In its day, 'Charley's Aunt' was the original West End blockbuster: Brandon Thomas's giddy farce demolished all box office records, clocking up 1,466 performances between 1892 and 1896. But as the years have passed, Thomas's gloriously contrived tale of the romantic mishaps of a trio of posh undergraduates has lost ground to his peer Oscar Wilde's more sophisticated 'The Importance of Being Earnest'. If 'Charley's Aunt' hasn't exactly gone away then neither are major London revivals as common as they once were.
Which is all to the good, really, as it's surprising what a breath of fresh air this old warhorse can be. Key to the appeal – certainly of this revival by Ian Talbot – is that while the humour is genial, we are crucially laughing at young toffs Jack, Charley and Babbs rather than with them.

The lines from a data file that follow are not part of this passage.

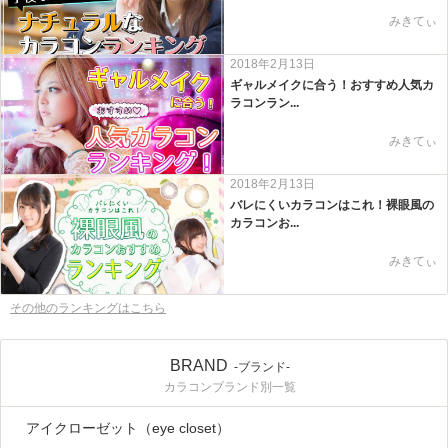
みきてぃ
2018年2月13日
ギャルメイクに合う！おすすめ人気カ
ラコンラン...
みきてぃ
2018年2月13日
バレにくいカラコンはこれ！裸眼風の
カラコンお...
みきてぃ
その他のランキングはこちら
BRAND
-ブランド-
カラコンブランド別一覧
アイクローゼット（eye closet）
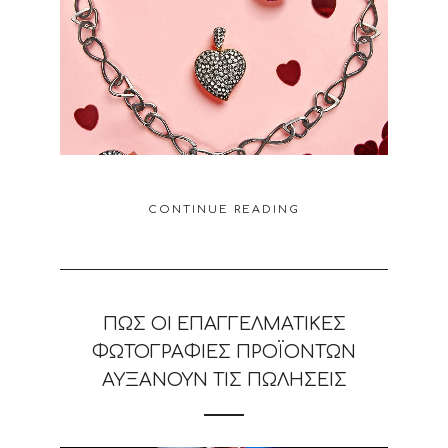
CONTINUE READING
ΠΏΣ ΟΙ ΕΠΑΓΓΕΛΜΑΤΙΚΈΣ
ΦΩΤΟΓΡΑΦΊΕΣ ΠΡΟΪΌΝΤΩΝ
ΑΥΞΆΝΟΥΝ ΤΙΣ ΠΩΛΉΣΕΙΣ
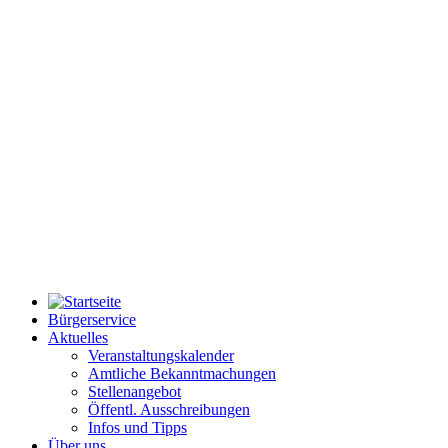
Bürgerservice
Aktuelles
Veranstaltungskalender
Amtliche Bekanntmachungen
Stellenangebot
Öffentl. Ausschreibungen
Infos und Tipps
Über uns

A trio of affably feckless idiots who subside on self-belief, Daddy's money and lashings of champagne, our young heroes don't appear to do any studying and avowedly have no intention of ever finding work unless it be in high office. It's uncharitable good fun to imagine that Dave and Boris's student years were exactly like this; you wouldn't call 'Charley's Aunt' a satire, but it has a certain pleasing resonance at a time when the ruling classes have so thoroughly reasserted themselves.
But Thomas's play really doesn't have a mean bone in its body. The English are hardwired to love a good cross-dressing comedy, and this is the mother of them all, as Mathew Horne's Babbs is reluctantly dragooned into posing as Charley's wealthy aunt Donna Lucia in order to chaperone Charley and Jack's wooing of their sweethearts.
Horne has the star billing, and he does fantastic things in his widow's garb: the sheer hangdog misery on his face as events spiral out of control and gentleman suitors start seeking his hand is a wonder to behold. But where some productions are built around their Babbs, Talbot's is very much an ensemble affair. Benjamin Askew is superb as the nice-but-dim Charley, all blank stares and noisy snorts, and Steven Pacey pretty much carries the second act as Jack's stiff-upper-lipped old soldier father.
There's not a huge amount for the female characters to do, and a slightly plasticky-looking Jane Asher feels thrown away as the real Donna Lucia. But there are no bum notes struck in this purely enjoyable, West End-ready revival of a comedy that should never be considered a guilty pleasure.